The daughter of poets Sylvia Plath and Ted Hughes has penned an angry poem to protest the making of a new film about her family. Frieda Hughes' prickly poem My Mother, which will feature in the upcoming issue of British society magazine Tatler, claims BBC bosses are wrong to make a movie cashing in on her mother's tragic gas oven suicide. The poem criticizes the makers of the film Ted & Sylvia and its potential audience. Hughes, who was two when her mother killed herself, writes, "Now they want to make a film/For anyone lacking the ability/To imagine the body, head in oven/Orphaning children." The poet, 42, claims she has been "pestered" to help movie makers complete the project, which stars Gwyneth Paltrow, but she's determined to not even see it when it's released. She says, "I wrote a letter to them saying, 'I don't want to collaborate, ' and they kept coming back. Why would I want to be involved in moments of my childhood which I never want to return to? I want nothing to do with this film. I will never, never in a million years go to see it." Hughes, who is literary executor of her mother's estate, has banned the BBC from using any of Plath's poetry in the film.
(from The Internet Movie Database's "Celebrity News: 4th February 2003.")

I'm so glad I'm not the only one with a bone to pick with this film being made! Freida Hughes has legitmate reasons for not wanting it made, though. I'm just irrationally protectective (irrational because I have no real reason to be so) of Sylvia and her work.

It's interesting that this bit of criticism has just been aired. My friend Jessica and I were discussing this very film this weekend after I picked up a copy of Plath's Ariel during our shopping trip. It bothers me that people want to try to make money off Plath's pain. By the same token, I suppose I should be more irritated with Viginia Woolf's presence in The Hours.
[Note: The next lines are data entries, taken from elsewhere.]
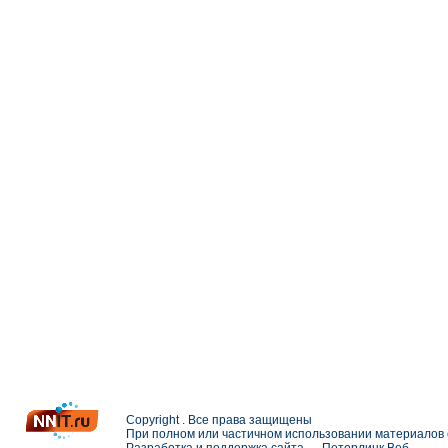
Copyright . Все права защищены
При полном или частичном использовании материалов с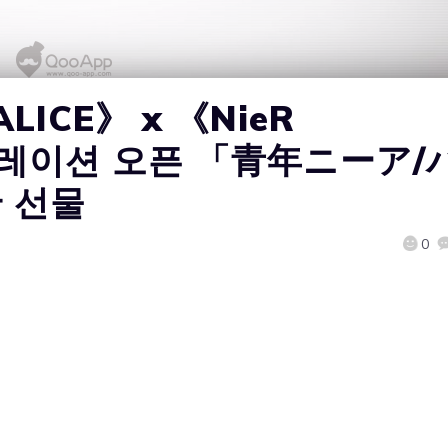
ALICE》 x 《NieR
라보레이션 오픈 「青年ニーア/
 선물
0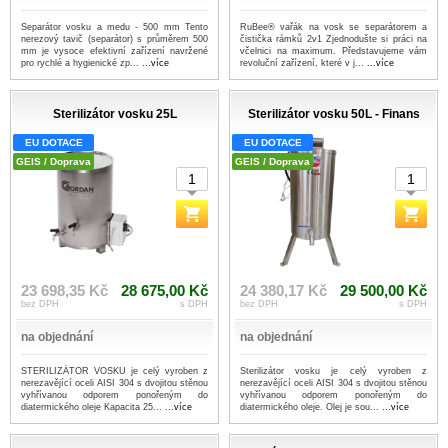
Separátor vosku a medu - 500 mm Tento
RuBee® vařák na vosk se separátorem a
nerezový tavič (separátor) s průměrem 500
čistička rámků 2v1 Zjednodušte si práci na
mm je vysoce efektivní zařízení navržené
včelnici na maximum. Představujeme vám
pro rychlé a hygienické zp...
...více
revoluční zařízení, které v j...
...více
Sterilizátor vosku 25L
Sterilizátor vosku 50L - Finans
EU DOTACE
EU DOTACE
GEIS / Doprava
GEIS / Doprava
23 698,35 Kč
28 675,00 Kč
24 380,17 Kč
29 500,00 Kč
bez DPH
s DPH
bez DPH
s DPH
na objednání
na objednání
STERILIZÁTOR VOSKU je celý vyroben z
Sterilizátor vosku je celý vyroben z
nerezavějící oceli AISI 304 s dvojitou stěnou
nerezavějící oceli AISI 304 s dvojitou stěnou
vyhřívanou odporem ponořeným do
vyhřívanou odporem ponořeným do
diatermického oleje Kapacita 25...
...více
diatermického oleje. Olej je sou...
...více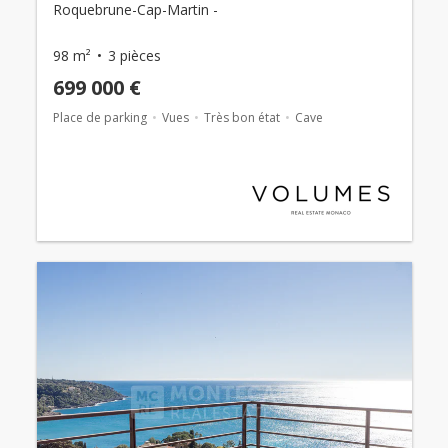
Roquebrune-Cap-Martin -
98 m²
3 pièces
699 000 €
Place de parking
Vues
Très bon état
Cave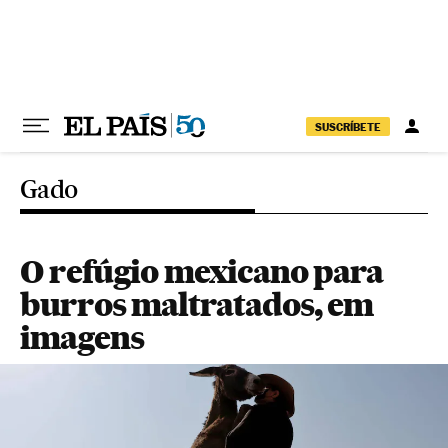
Pular para o conteúdo
SUSCRÍBETE
Gado
O refúgio mexicano para
burros maltratados, em
imagens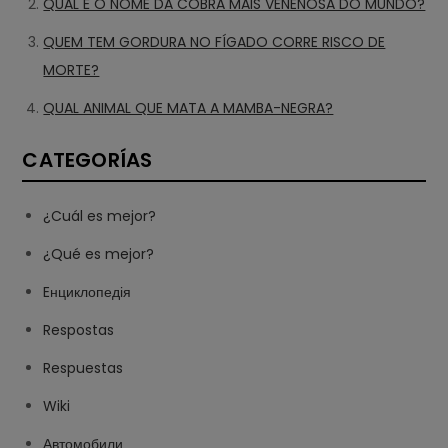
QUAL É O NOME DA COBRA MAIS VENENOSA DO MUNDO?
QUEM TEM GORDURA NO FÍGADO CORRE RISCO DE
MORTE?
QUAL ANIMAL QUE MATA A MAMBA-NEGRA?
CATEGORÍAS
¿Cuál es mejor?
¿Qué es mejor?
Eнциклопедія
Respostas
Respuestas
Wiki
Автомобили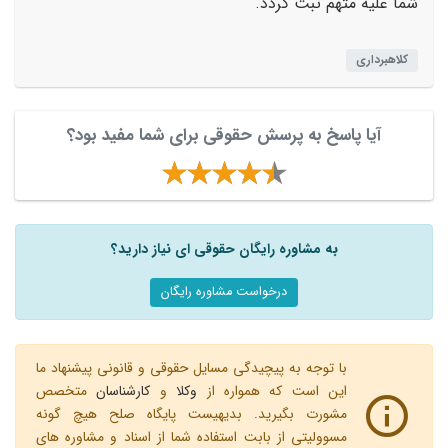
شما علیه متهم ثبت گردد.
کلاهبرداری
آیا پاسخ به پرسش حقوقی برای شما مفید بود؟
به مشاوره رایگان حقوقی ای نیاز دارید؟
درخواست مشاوره رایگان
با توجه به پیچیدگی مسایل حقوقی و قانونی پیشنهاد ما
این است که همواره از
وکلا
و
کارشناسان
متخصص
مشورت بگیرید. بدیهیست پایگاه صلح هیچ گونه
مسوولیتی از بابت استفاده شما از اسناد و مشاوره های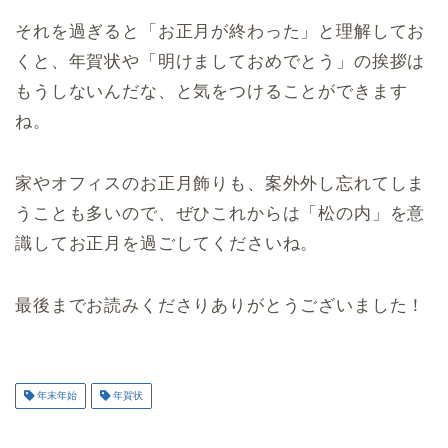
それを過ぎると「お正月が終わった」と理解してお
くと、年賀状や「明けましておめでとう」の挨拶は
もうしないんだな、と気をつけることができます
ね。
家やオフィスのお正月飾りも、案外外し忘れてしま
うことも多いので、ぜひこれからは「松の内」を意
識してお正月を過ごしてくださいね。
最後までお読みくださりありがとうございました！
年末年始
年賀状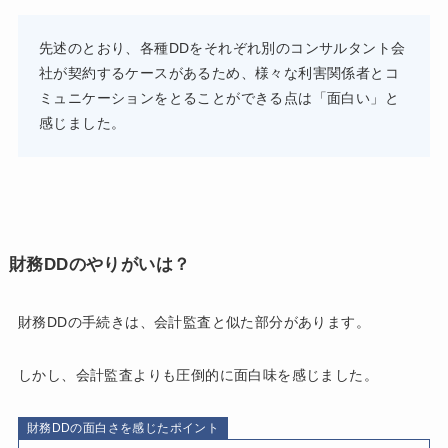
先述のとおり、各種DDをそれぞれ別のコンサルタント会
社が契約するケースがあるため、様々な利害関係者とコ
ミュニケーションをとることができる点は「面白い」と
感じました。
財務DDのやりがいは？
財務DDの手続きは、会計監査と似た部分があります。
しかし、会計監査よりも圧倒的に面白味を感じました。
財務DDの面白さを感じたポイント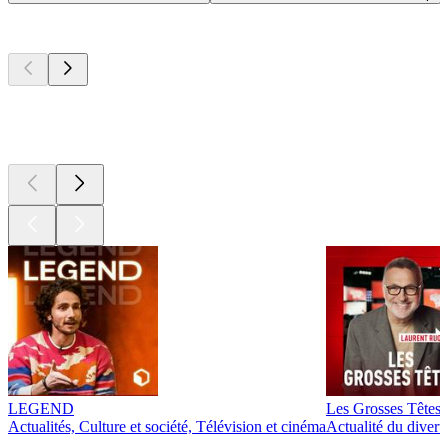
Les meilleurs
podcasts
Les meilleurs
podcasts
Les meilleurs
podcasts
LEGEND
Les Grosses Têtes
Actualités, Culture et société, Télévision et cinéma
Actualité du diver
But I'm not. First of all, I think that's because The Hours is based on a novel and neither novel nor film purport to be biographical. Here it is Virginia Woolf as constructed by the imagination of Michael Cunningham. Second, I don't know why, but I just don't feel as protective of Woolf. Though her critical works "spoke" to me, they never touched me as much as the work of Plath.

As odd as this may sound, I've always seen Plath as a sort of kindred spirit for me.